Een grote groep samenhangende realisaties die Breed
ingang vindt, noemen we ook wel wereldbeeld of paradigma. Vroeger (het is hier
maar even een voorbeeld) heerste alom de realisatie dat de wereld plat was;
tegenwoordig realiseren we ons dat ànders – en naar we oprecht menen ook
‘stukken’ beter: het huidige wereldbeeld levert ons immers een zoveel
grotere/rijkere oplossingsruimte t.b.v. een zoveel meer omvattend
gedragsrepertoire.
Stoelend op zo’n breed/breder gedragen
(wereld)beeld realiseren mensen-in-allerhande-verbanden zich ook weer coherente
doe- en denkpatronen. Enzovoort, enzovoort – tot aan de allerindividueelste
realisaties aan toe. Zo werkt dat blijkbaar bij
individuele-mensen-in-allerhande-verbanden.

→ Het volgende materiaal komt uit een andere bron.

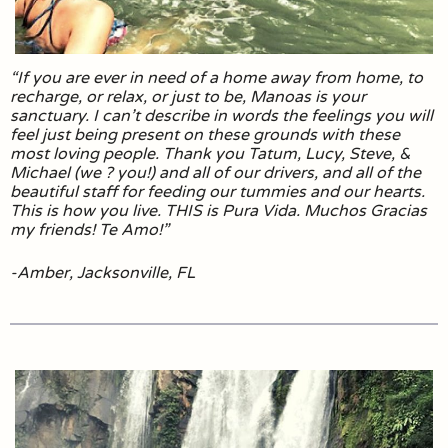
“If you are ever in need of a home away from home, to
recharge, or relax, or just to be, Manoas is your
sanctuary. I can’t describe in words the feelings you will
feel just being present on these grounds with these
most loving people. Thank you Tatum, Lucy, Steve, &
Michael (we ? you!) and all of our drivers, and all of the
beautiful staff for feeding our tummies and our hearts.
This is how you live. THIS is Pura Vida. Muchos Gracias
my friends! Te Amo!”
-Amber, Jacksonville, FL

Waar het nu op aan komt is dat we oog hebben en
houden voor “blindheid” en niet dom blijven doorzoeken in een bepaalde
oplossingsruimte. We moeten ons regelmatig afvragen in welke mate de vigerende
oplossingruimte is uitgeput en of we er niet goed/beter aan doen eens een Nieuw
verdwijnpunt te overwegen (zie evt. #11 hierboven). Want zo af en toe is het
‘gewoon’ on-ge-loof-lijk Krachtig om een ‘versleten’ set realisaties
(“eigengereide waarheden”) te verruilen voor een andere en ruimere set: van
rups naar vlinder! Anders – inderdaad: “creëren we in feite onze eigen glazen
plafonds.”
Zo Krachtig als het is… zo Moeilijk is het ook,
want het verruilen van de ene set voor een andere en ruimere… vereist…

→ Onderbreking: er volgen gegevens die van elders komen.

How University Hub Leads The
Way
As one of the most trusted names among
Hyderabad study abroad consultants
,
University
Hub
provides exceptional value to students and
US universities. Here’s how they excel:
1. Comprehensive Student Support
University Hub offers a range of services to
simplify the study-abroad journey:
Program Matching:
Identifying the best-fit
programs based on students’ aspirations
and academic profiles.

Loslaten! Loslaten van de oude set waarbij er alle vertrouwen moet zijn dat die
oude set na de ‘omruilactie’ weer in Nieuwe setting(en) kan worden opgepakt.

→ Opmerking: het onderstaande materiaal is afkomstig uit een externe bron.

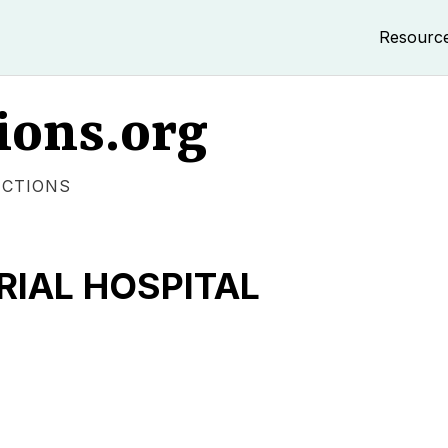
Resourc
ions.org
ECTIONS
RIAL HOSPITAL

Oei. Probleem! Loslaten? Vertrouwen? Moeilijk – ja, erg Moeilijk zelfs. Een
dergelijke actie heet (daarom) ook wel een paradigmaswissel. En zo’n
wissel/sprong is, zoals we weten, door en door… irrationeel. Mee eens, dat zag
Cruijff al haarscherp, want, inderdaad, “je gaat het pas zien als je het
doorhebt”. Eerst springen… dan zien! Zoals rups ‘gewoon’ cocon-iseert… en
onontkoombaar vlinder wordt.
Naar mijn idee komen we vanwege die Moeite
‘logisch’, op de proppen met een zgn. tussenweg. Een tussenweg waarbij we de
ene set realisaties (rups) ‘stiekum’ niet loslaten en toch menen de Nieuwe set
realisaties (vlinder) te kunnen aanpakken. Zo begrijp ik jou als je zegt dat
het “[m]isschien […] daarom juist wel de kunst [is] om [te proberen om]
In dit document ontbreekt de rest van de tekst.